Recently a franchisor with franchisees in Puerto Rico, but without affiliates or employees and not engaged in a trade or business in Puerto Rico, was found liable for the tax imposed pursuant to Article 1233-1(a) of the Puerto Rico Internal Revenue Code of 1994 (PR Code), taxing income actually or constructively received from sources within Puerto Rico. Income in the nature of franchise royalties was subject to the Puerto Rico tax at the established rate of 29%. If a franchisor does not enter into an agreement with Puerto Rico to be directly liable for the tax, franchisees are obligated under §§1147 and 1150 of the PR Code to withhold and pay over the 29% tax directly to the Puerto Rican authorities.
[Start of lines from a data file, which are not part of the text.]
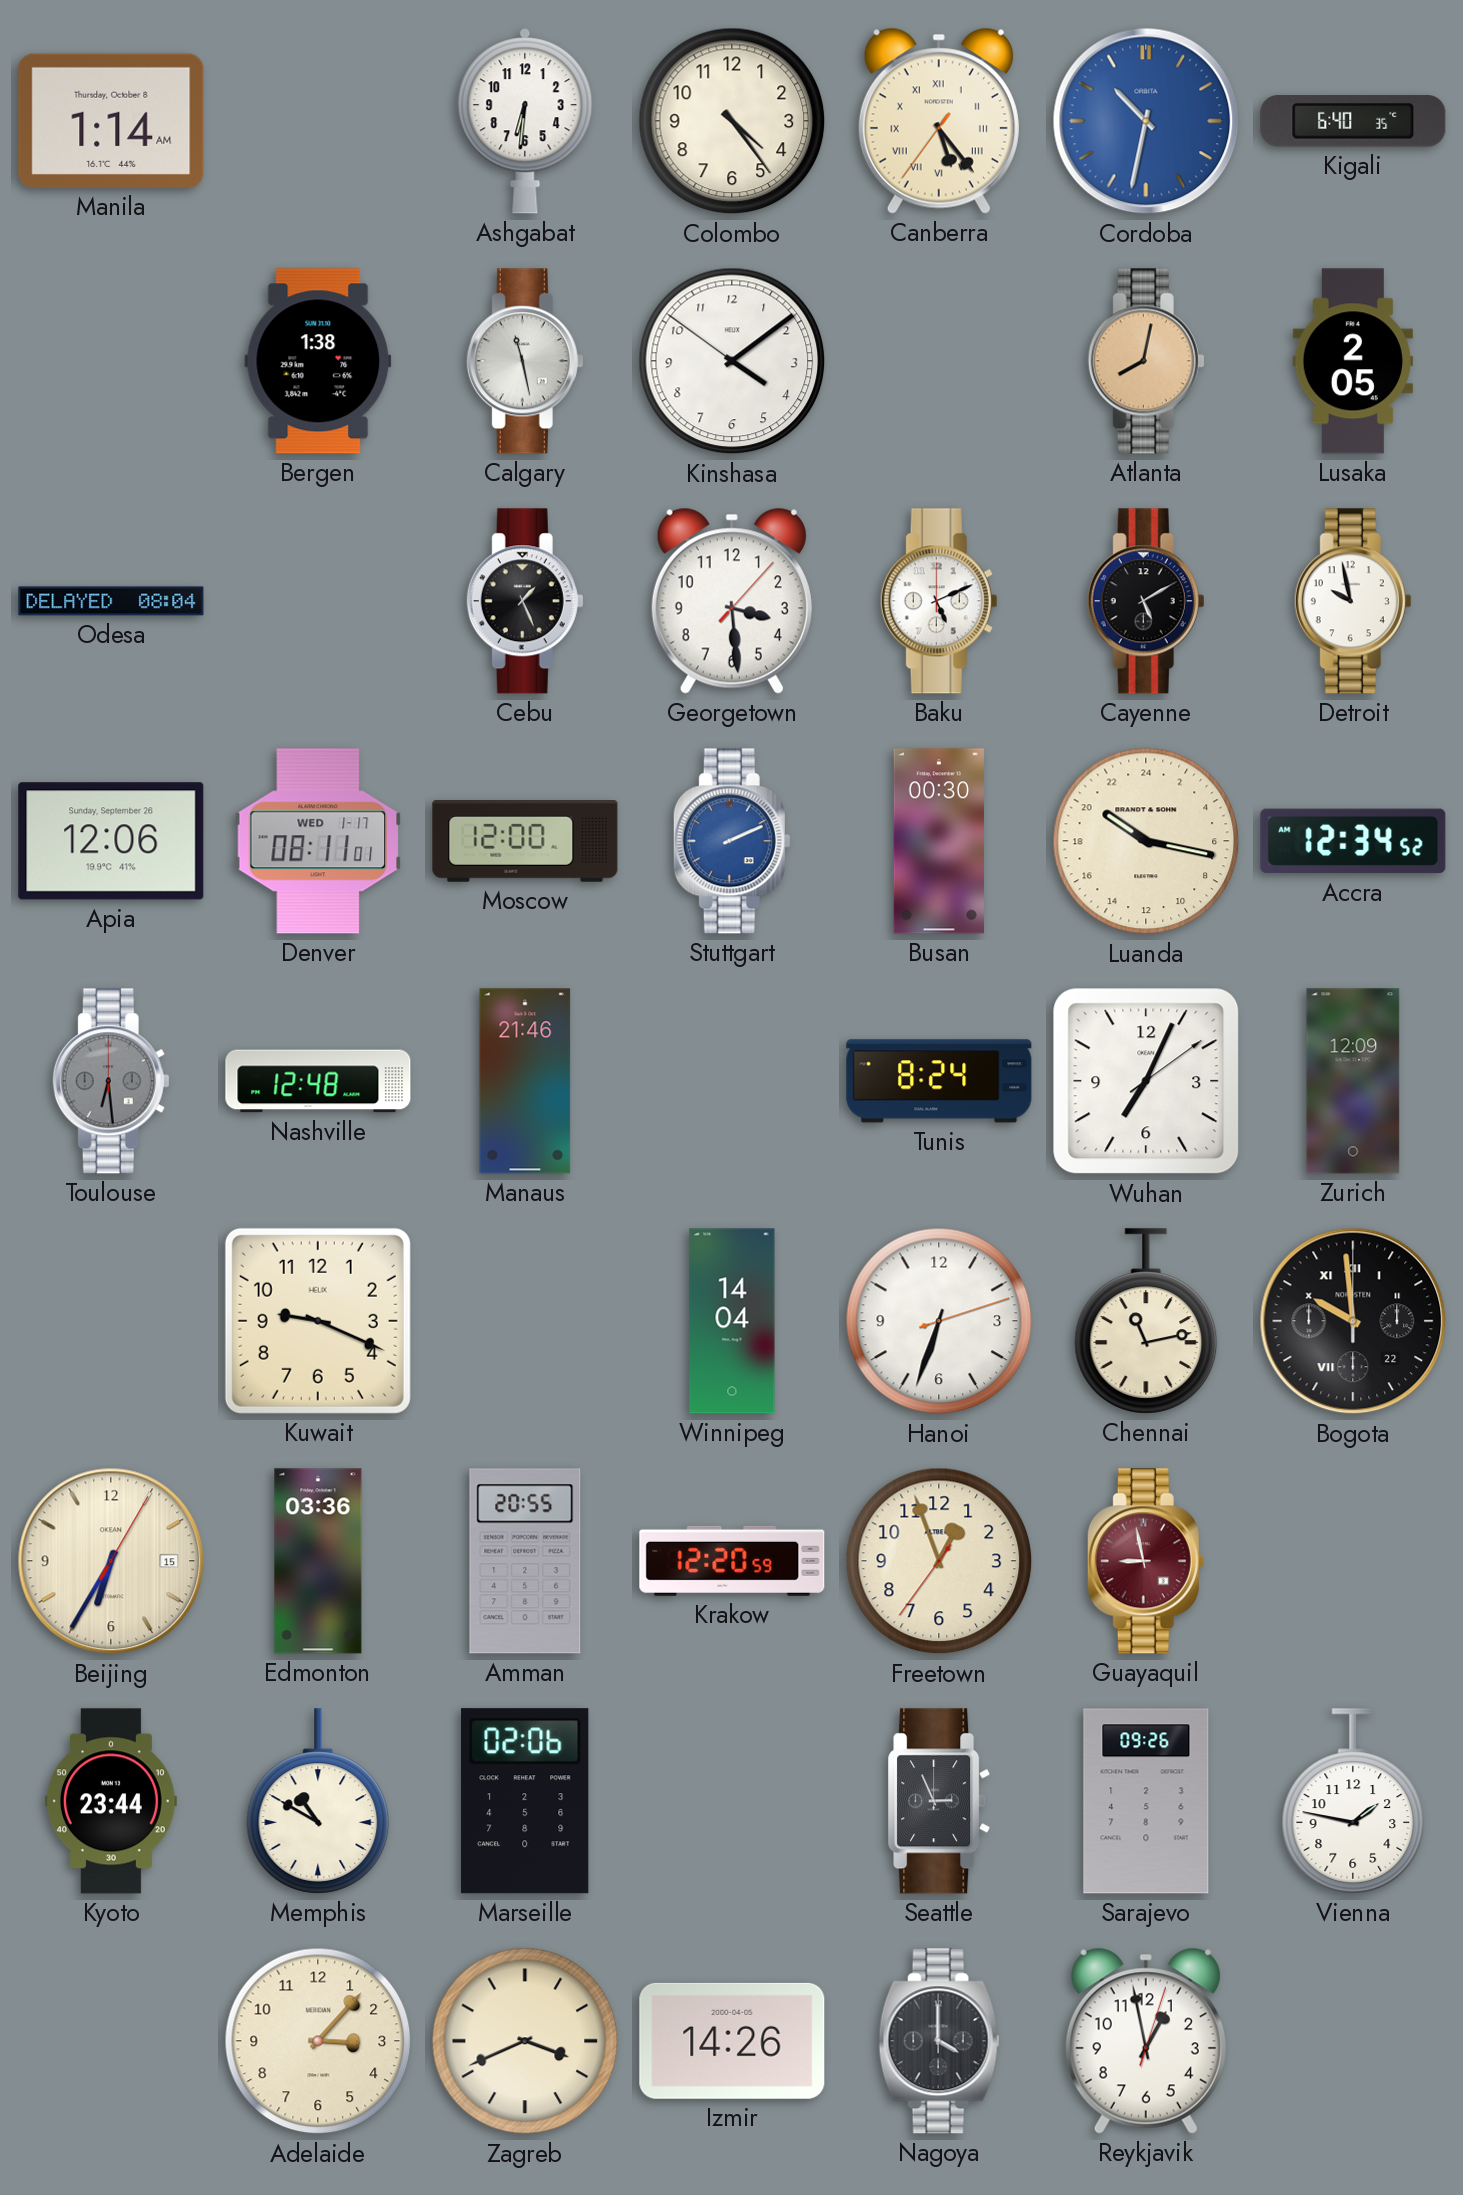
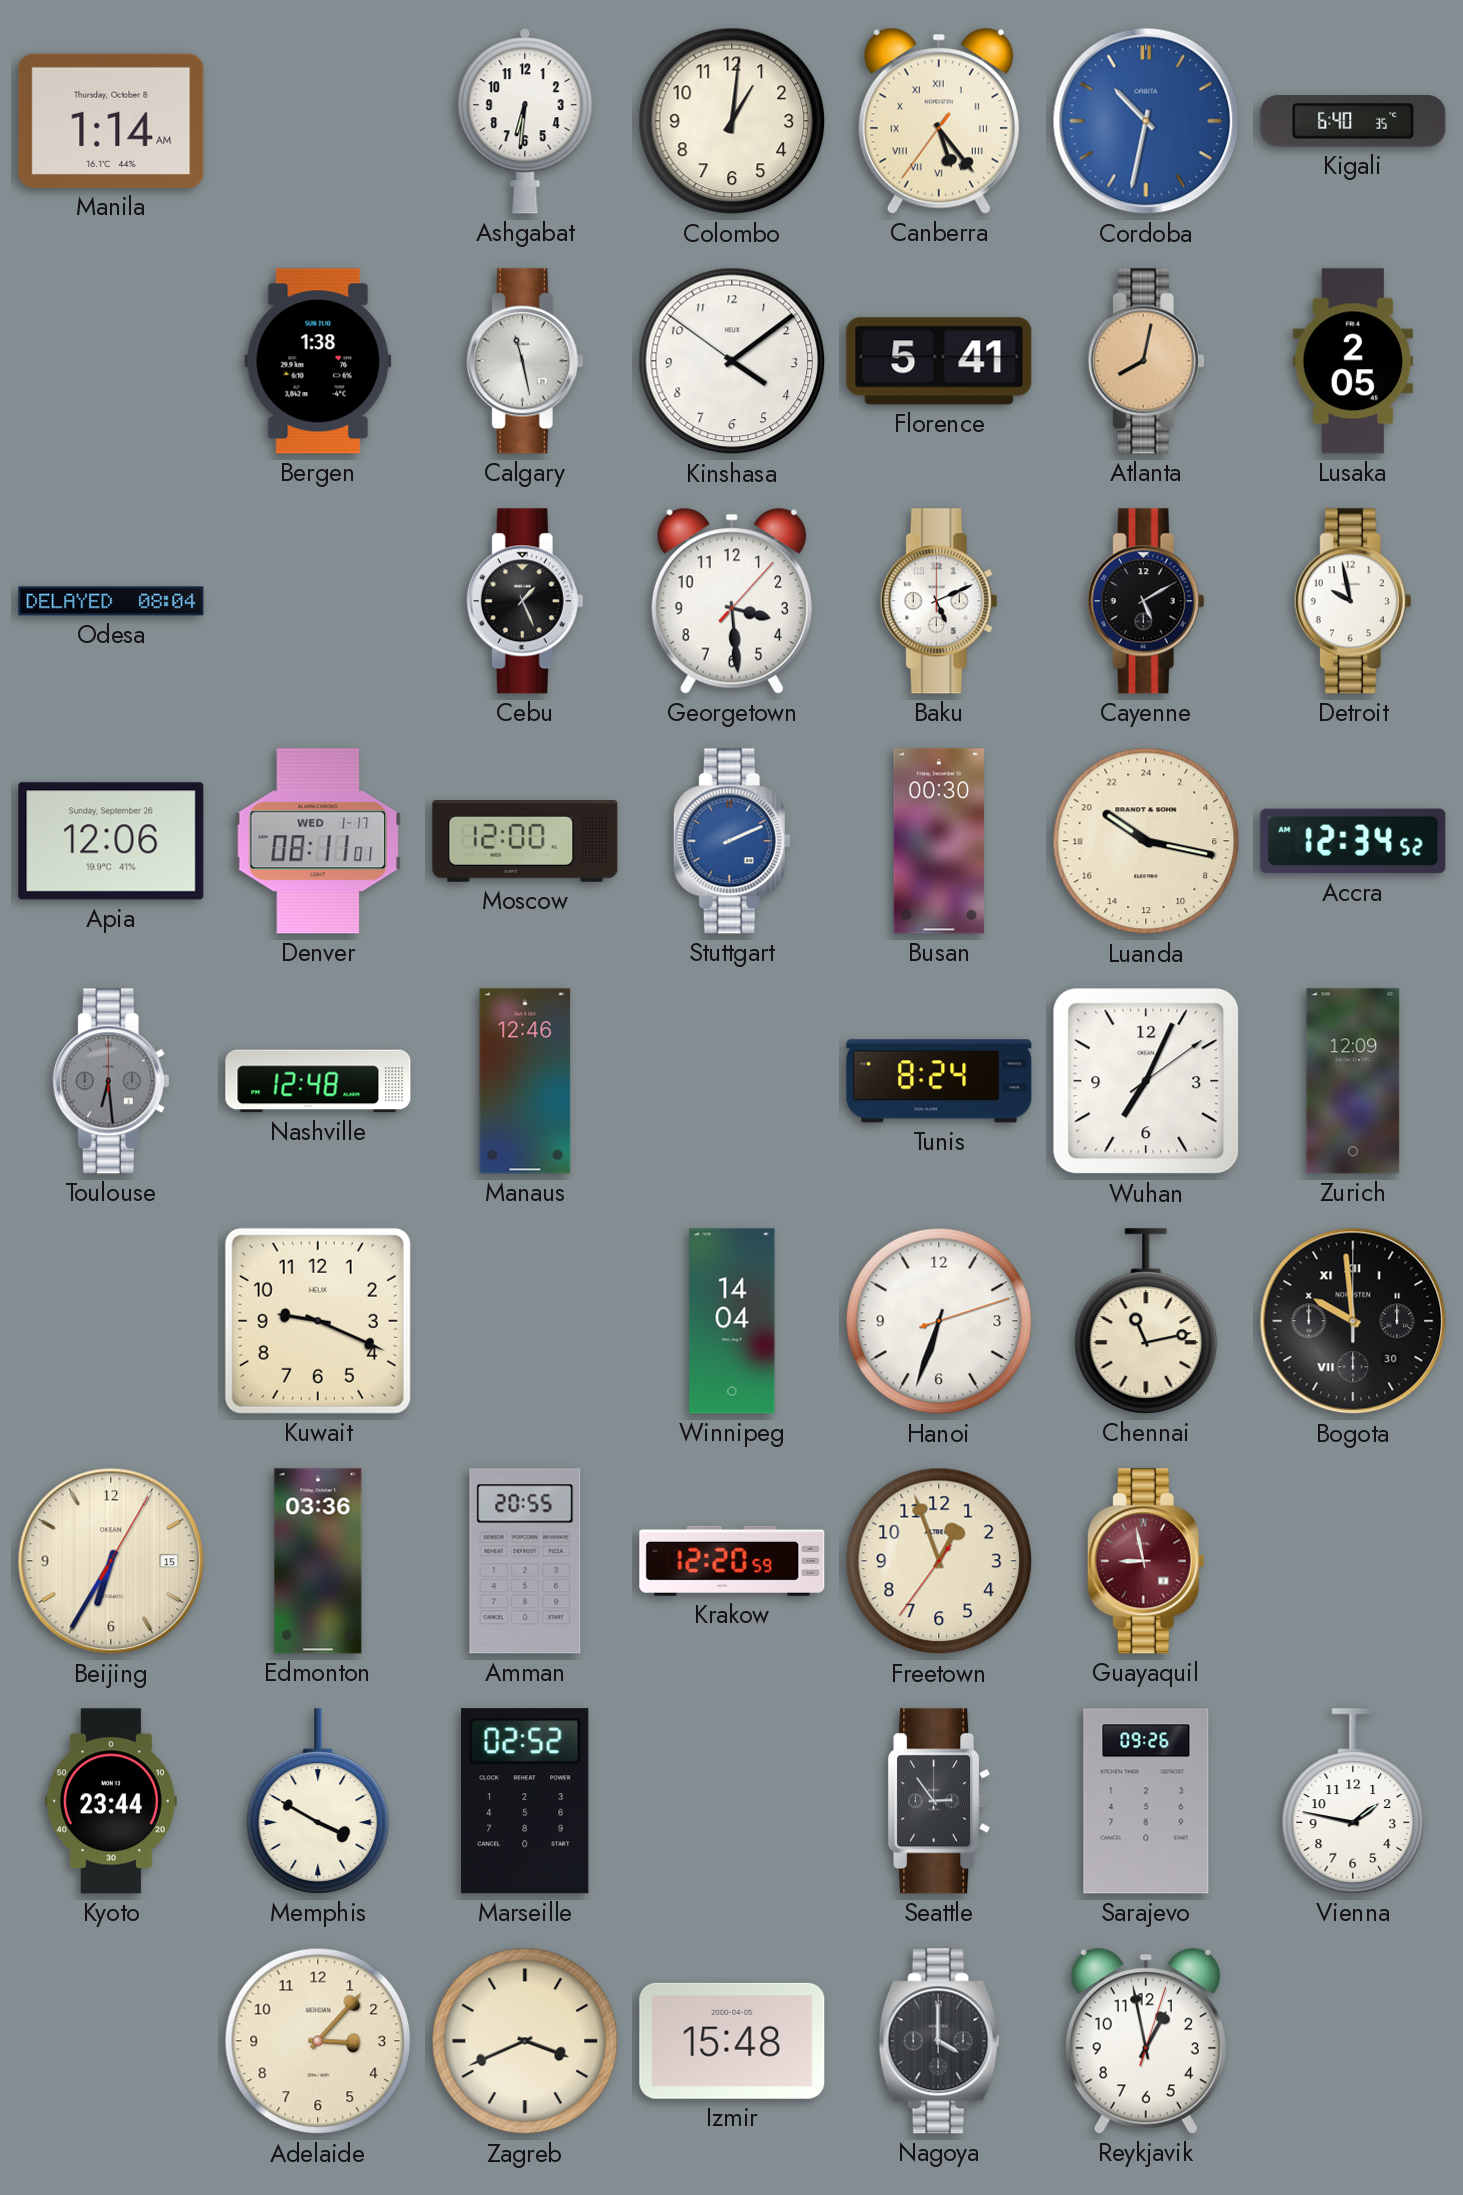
Colombo: 4:24 -> 1:01
Florence: none -> 5:41
Manaus: 21:46 -> 12:46
Bogota date: 22 -> 30
Memphis: 10:50 -> 3:50
Marseille: 02:06 -> 02:52
Seattle: 2:56 -> 2:54
Izmir: 14:26 -> 15:48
FIN 48 and Reporting For Uncertain Tax Positions
The IRS released the controversial Announcement 2010-9, I.R.B. 2010-7, 408, requiring business taxpayers to report their uncertain tax positions as described in FIN 48. IRS Commissioner Douglas H. Shulman gave the luncheon address on April 12 at the Tax Executives Institute’s 60th Annual Midyear meeting in Washington, D.C. and reiterated the importance of the Service’s proposed tax reporting for uncertain tax positions – such as alleging a franchisor is not liable for income taxes to a jurisdiction where they have only an “economic presence” but not a “physical presence”.